There’s nothing wrong with making a useful image of course. Maybe that’s what really separates amateurs from professionals. That would explain why amateurs made most of the visual leaps in photography that were eventually adapted by professionals (something to talk about later).
The answer is simple. I good image is one people want to look at, whether you have an audience of twenty or a million. Whoops we’ve just fallen into the “eye of the beholder” rabbit-hole, which is just the flip side of the “personal vision” argument I dismissed earlier.
There is a real answer to this question and its important.
Photography is a language. It has rules of grammar, spelling, and structure. It can be “spoken” at different levels of sophistication depending on the audience and the needs of the situation.
I’ve said in the past, that one of the reasons that photo editors are so important is because they are bilingual. They speak both photographer and wordsmith. The interpret and explain what photographs mean to people that don’t speak (much of) our language.
Now, the reason that photographs work as a form of communication, is that everybody (that can see) understands a bit of what they are saying.
They might not be able to verbalize what the image is saying (or how), but they get the message.
Remember Plato’s cave? Think of photographs as the shadows on the wall. Instead of just shadows of things, the photographs are also shadows of ideas.
What the photographer is trying to do regardless of the subject matter, is to capture the most perfect representation of that idea. It could be “hunger”, “love”, “pain”, anything really, but it’s an idea being captured.
We are all embedded with these ideas to one degree or another depending on our cultural background and how much we were hugged as kids.
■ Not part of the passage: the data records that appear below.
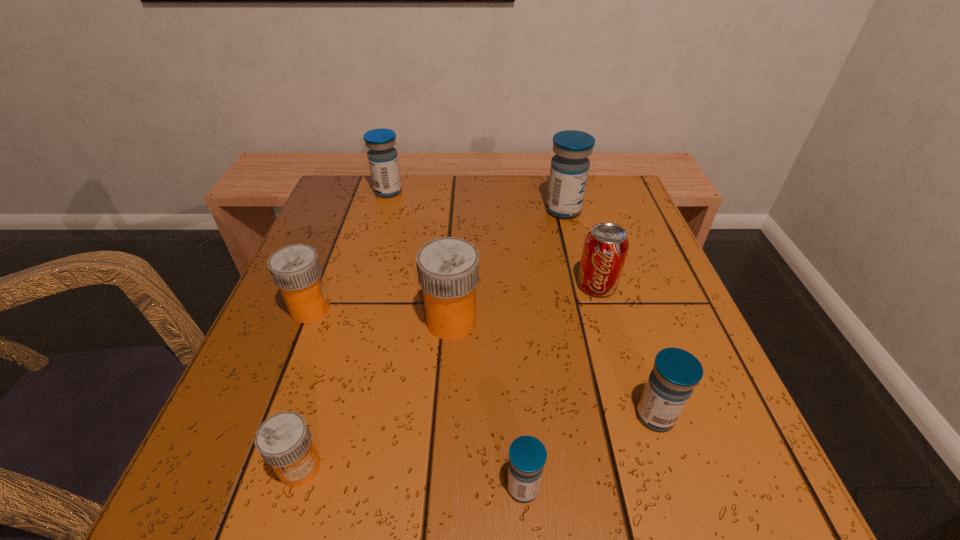 Locate an element on the screen. the tallest object is located at coordinates [x=569, y=169].

Identify the location of the second farthest blue medicine. (569, 169).

You are a GUI agent. You are given a task and a screenshot of the screen. Output one action in this format:
    pyautogui.click(x=<x>, y=<y>)
    Task: Click on the leftmost blue medicine
    This screenshot has width=960, height=540.
    Given the screenshot: What is the action you would take?
    383,161

Where is `the farthest blue medicine`? The height and width of the screenshot is (540, 960). the farthest blue medicine is located at coordinates (383, 161).

Locate an element on the screen. the fourth medicine from right to left is located at coordinates (448, 268).

In order to click on the rightmost orange medicine in this screenshot , I will do `click(448, 268)`.

This screenshot has width=960, height=540. Find the location of `soda can`. soda can is located at coordinates (605, 248).

Where is `the leftmost orange medicine`? This screenshot has height=540, width=960. the leftmost orange medicine is located at coordinates (295, 269).

You are a GUI agent. You are given a task and a screenshot of the screen. Output one action in this format:
    pyautogui.click(x=<x>, y=<y>)
    Task: Click on the leftmost medicine
    
    Given the screenshot: What is the action you would take?
    pyautogui.click(x=295, y=269)

Where is `the second nearest blue medicine`? Image resolution: width=960 pixels, height=540 pixels. the second nearest blue medicine is located at coordinates (676, 372). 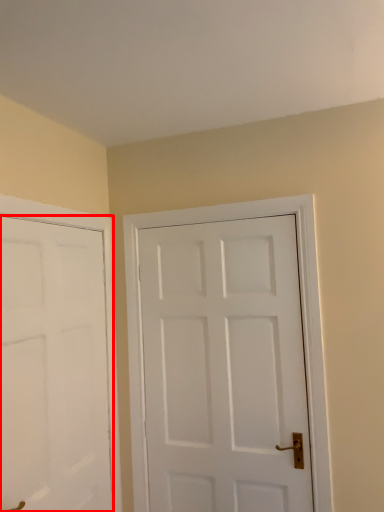 Question: Observing the image, what is the correct spatial positioning of door (annotated by the red box) in reference to door?

Choices:
 (A) left
 (B) right

Answer: (A) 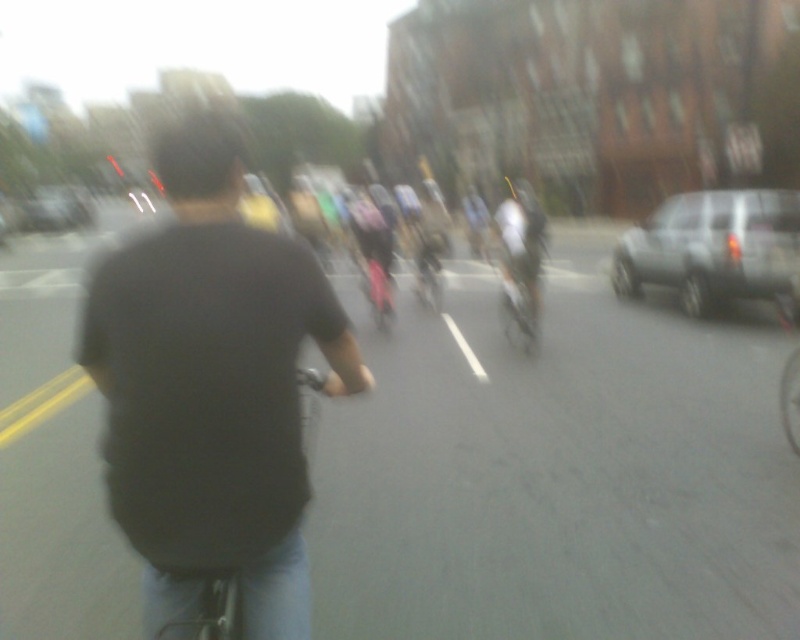 Question: Is silver metallic suv at right smaller than silver metallic bicycle at center?

Choices:
 (A) yes
 (B) no

Answer: (B)

Question: Which of the following is the closest to the observer?

Choices:
 (A) (304, 452)
 (B) (332, 316)
 (C) (621, 275)
 (D) (509, 276)

Answer: (B)

Question: Which object is positioned closest to the black matte shirt at center?

Choices:
 (A) silver metallic bicycle at center
 (B) silver metallic suv at right

Answer: (A)

Question: Observing the image, what is the correct spatial positioning of black matte bicycle at center in reference to silver metallic bicycle at center?

Choices:
 (A) right
 (B) left

Answer: (B)

Question: Estimate the real-world distances between objects in this image. Which object is closer to the black matte shirt at center?

Choices:
 (A) black matte bicycle at center
 (B) silver metallic bicycle at center

Answer: (A)

Question: Does black matte shirt at center have a smaller size compared to silver metallic bicycle at center?

Choices:
 (A) yes
 (B) no

Answer: (B) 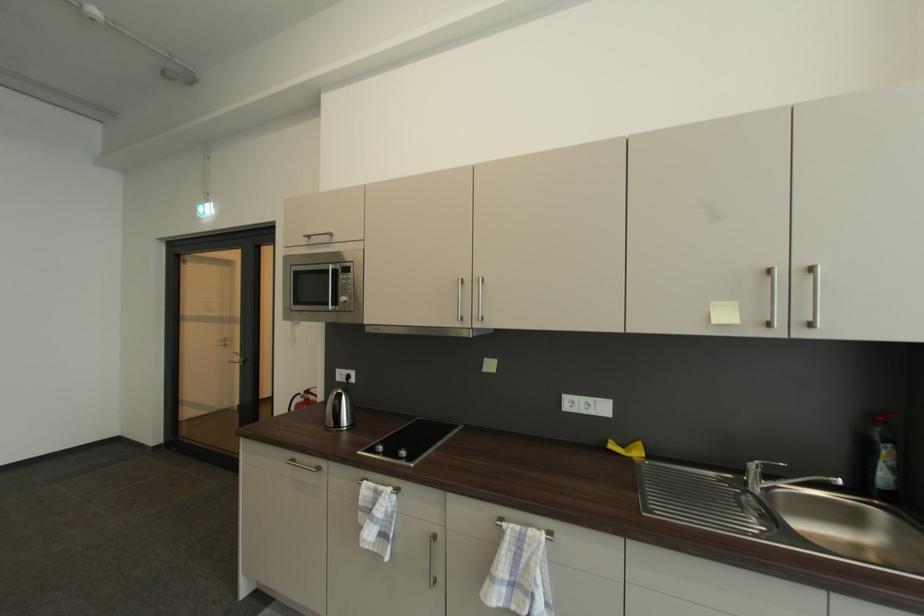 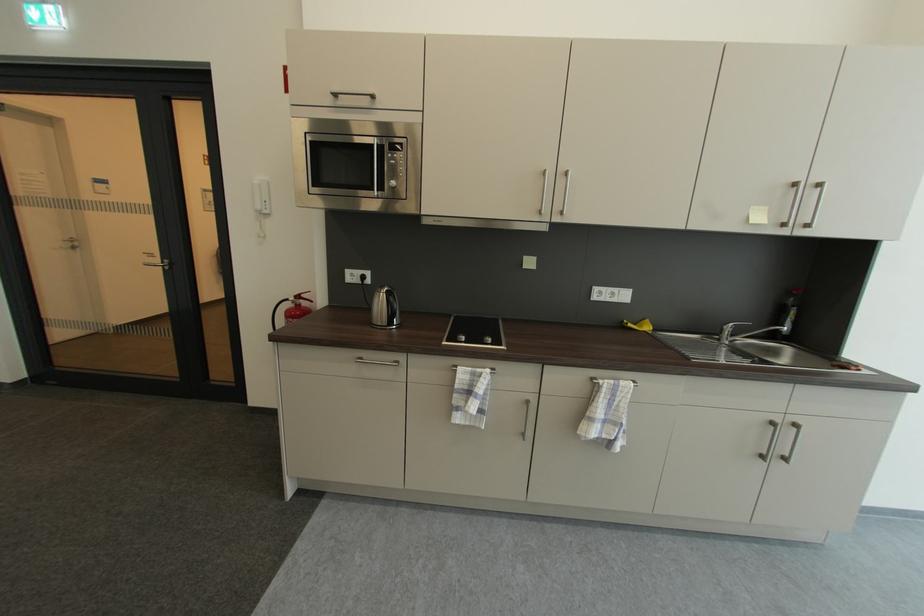 Where in the second image is the point corresponding to the point at 311,237 from the first image?

(337, 95) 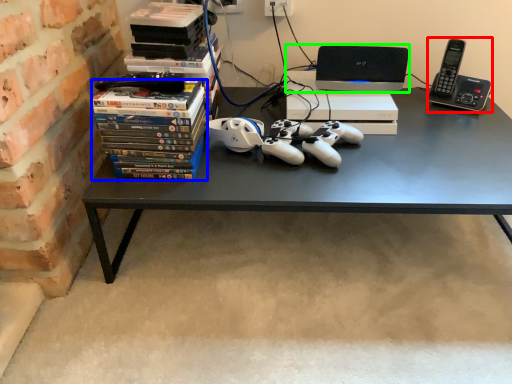 Question: Based on their relative distances, which object is farther from gadget (highlighted by a red box)? Choose from book (highlighted by a blue box) and computer (highlighted by a green box).

Choices:
 (A) book
 (B) computer

Answer: (A) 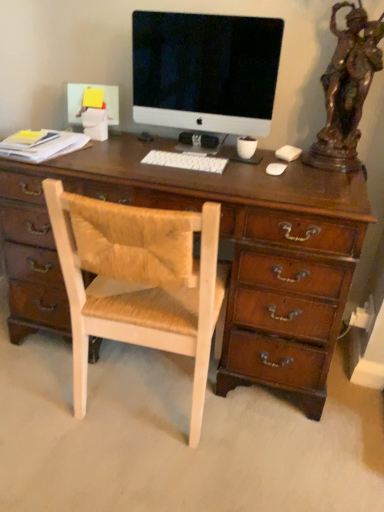 Question: Are satin black monitor at center and white plastic keyboard at center far apart?

Choices:
 (A) no
 (B) yes

Answer: (A)

Question: Is satin black monitor at center facing away from white plastic keyboard at center?

Choices:
 (A) yes
 (B) no

Answer: (B)

Question: Does satin black monitor at center come in front of white plastic keyboard at center?

Choices:
 (A) no
 (B) yes

Answer: (B)

Question: Can you confirm if satin black monitor at center is taller than white plastic keyboard at center?

Choices:
 (A) yes
 (B) no

Answer: (A)

Question: From a real-world perspective, is satin black monitor at center positioned under white plastic keyboard at center based on gravity?

Choices:
 (A) no
 (B) yes

Answer: (A)

Question: Based on their positions, is light wood woven chair at center located to the left or right of satin black monitor at center?

Choices:
 (A) left
 (B) right

Answer: (A)

Question: From their relative heights in the image, would you say light wood woven chair at center is taller or shorter than satin black monitor at center?

Choices:
 (A) tall
 (B) short

Answer: (A)

Question: Considering the positions of point (102, 258) and point (220, 102), is point (102, 258) closer or farther from the camera than point (220, 102)?

Choices:
 (A) farther
 (B) closer

Answer: (B)

Question: Relative to satin black monitor at center, is light wood woven chair at center in front or behind?

Choices:
 (A) front
 (B) behind

Answer: (A)

Question: In terms of height, does white plastic keyboard at center look taller or shorter compared to bronze statue at right?

Choices:
 (A) short
 (B) tall

Answer: (A)

Question: Visually, is white plastic keyboard at center positioned to the left or to the right of bronze statue at right?

Choices:
 (A) right
 (B) left

Answer: (B)

Question: Looking at their shapes, would you say white plastic keyboard at center is wider or thinner than bronze statue at right?

Choices:
 (A) wide
 (B) thin

Answer: (B)

Question: Would you say white plastic keyboard at center is inside or outside bronze statue at right?

Choices:
 (A) outside
 (B) inside

Answer: (A)

Question: Considering the positions of bronze statue at right and satin black monitor at center in the image, is bronze statue at right wider or thinner than satin black monitor at center?

Choices:
 (A) wide
 (B) thin

Answer: (A)

Question: Visually, is bronze statue at right positioned to the left or to the right of satin black monitor at center?

Choices:
 (A) left
 (B) right

Answer: (B) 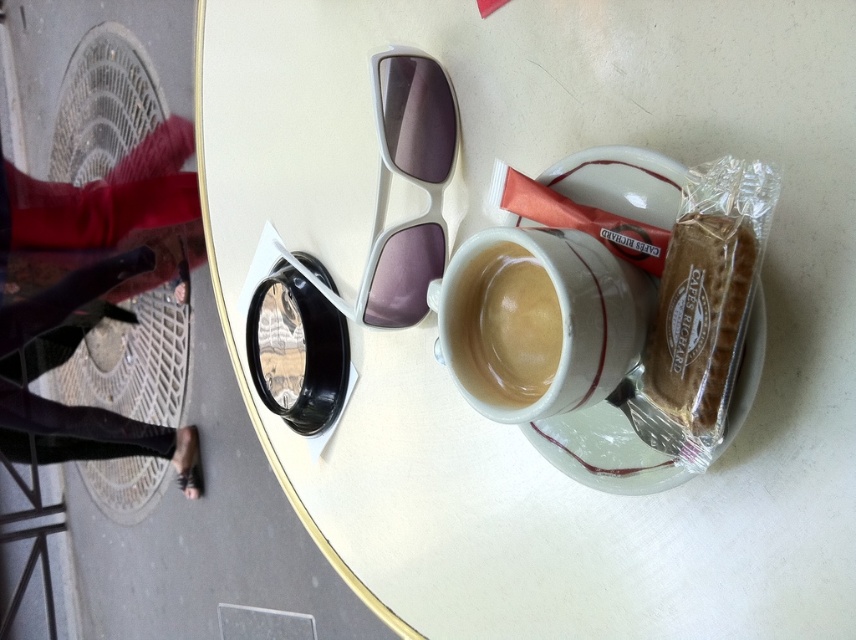 Question: In this image, where is black leather pants at lower left located relative to matte ceramic mug at center?

Choices:
 (A) above
 (B) below

Answer: (A)

Question: Which of the following is the closest to the observer?

Choices:
 (A) pos(82,410)
 (B) pos(568,282)
 (C) pos(504,394)
 (D) pos(646,440)

Answer: (B)

Question: Which point is closer to the camera?

Choices:
 (A) matte ceramic mug at center
 (B) black leather pants at lower left
 (C) white porcelain saucer at upper center
 (D) white ceramic mug at center

Answer: (D)

Question: Which point is farther from the camera taking this photo?

Choices:
 (A) (601, 275)
 (B) (480, 340)
 (C) (681, 278)

Answer: (B)

Question: Can you confirm if black leather pants at lower left is thinner than matte ceramic mug at center?

Choices:
 (A) yes
 (B) no

Answer: (B)

Question: In this image, where is white porcelain saucer at upper center located relative to matte ceramic mug at center?

Choices:
 (A) below
 (B) above

Answer: (B) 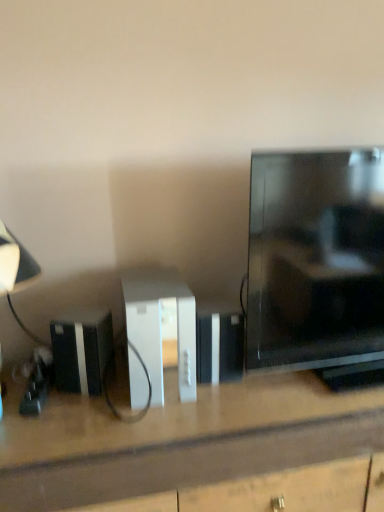 Question: Is matte black lampshade at left bigger than black plastic speaker at lower left?

Choices:
 (A) no
 (B) yes

Answer: (B)

Question: Is matte black lampshade at left shorter than black plastic speaker at lower left?

Choices:
 (A) no
 (B) yes

Answer: (A)

Question: From a real-world perspective, is matte black lampshade at left on black plastic speaker at lower left?

Choices:
 (A) yes
 (B) no

Answer: (A)

Question: Considering the relative sizes of matte black lampshade at left and black plastic speaker at lower left in the image provided, is matte black lampshade at left taller than black plastic speaker at lower left?

Choices:
 (A) no
 (B) yes

Answer: (B)

Question: Does matte black lampshade at left appear on the left side of black plastic speaker at lower left?

Choices:
 (A) yes
 (B) no

Answer: (A)

Question: Considering the positions of white matte desk at center and white plastic console at center in the image, is white matte desk at center bigger or smaller than white plastic console at center?

Choices:
 (A) big
 (B) small

Answer: (A)

Question: Would you say white matte desk at center is to the left or to the right of white plastic console at center in the picture?

Choices:
 (A) right
 (B) left

Answer: (A)

Question: Is point (112, 437) positioned closer to the camera than point (183, 328)?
If you want to be a better photographer you should study art history to understand how these visual ideals have been engrained on the human mind over the years.
Form, structure, contrast, color, these tools are just part of the alphabet that the photographer uses to write their words, or sentences, maybe paragraphs. I’m not quite sure what the rate of conversion (a thousand to one?).
The better job that a photographer does when writing the photograph, the more people want to look at it.
Subject matter is also one of the tools of the photographers craft (this is where it hits a little to close to home).
What that means is, as a photographer working in the photojournalist tradition you go out to photograph a Marilyn Monroe photo op (yes, we’ve just traveled back in time). Your first concern is making the “useful” image that pays the bills. Your second concern is making an image that you like. Your third concern is the ideal. You’re trying to make a picture that describes the term “sex-symbol”.
In this example, you’ve been given a good tool to help you achieve your goal. It would be harder to reach the platonic ideal if you were photographing Paris Hilton that night instead. Just like it would be harder to succeed if the light was poor.
The same would hold true if you had complete access to the Jimmy Carter presidential campaign instead of the JFK presidential campaign. Chances are the images of Carter would not capture the ideal vision of what a presidential race “is”.
This also means that photographers (unlike writers) have very little control over the ‘tools” they are given at any one time. Which makes it a less precise or predictable language than words, an inconsistency that is often used to describe it (or the people producing it) as a somewhat lesser form of communication.
That’s how we fall into the undefinable eye of the beholder/personal vision trap.
To wrap it up, there is such a thing as a good and bad in photography (and in any art for that matter).
A good photograph is one that people want to look at. People want to look at a good photograph, because it speaks to them about an idea in a language that they understand on a deeper level apart from words.

Wow, that got deep for a second, then you saved it at the end. Nice recovery... Thanks.
Posted by: hand-it-over | October 03, 2008 at 04:38 PM
Oh yeah, now I feel real good about why the sky is blue, too.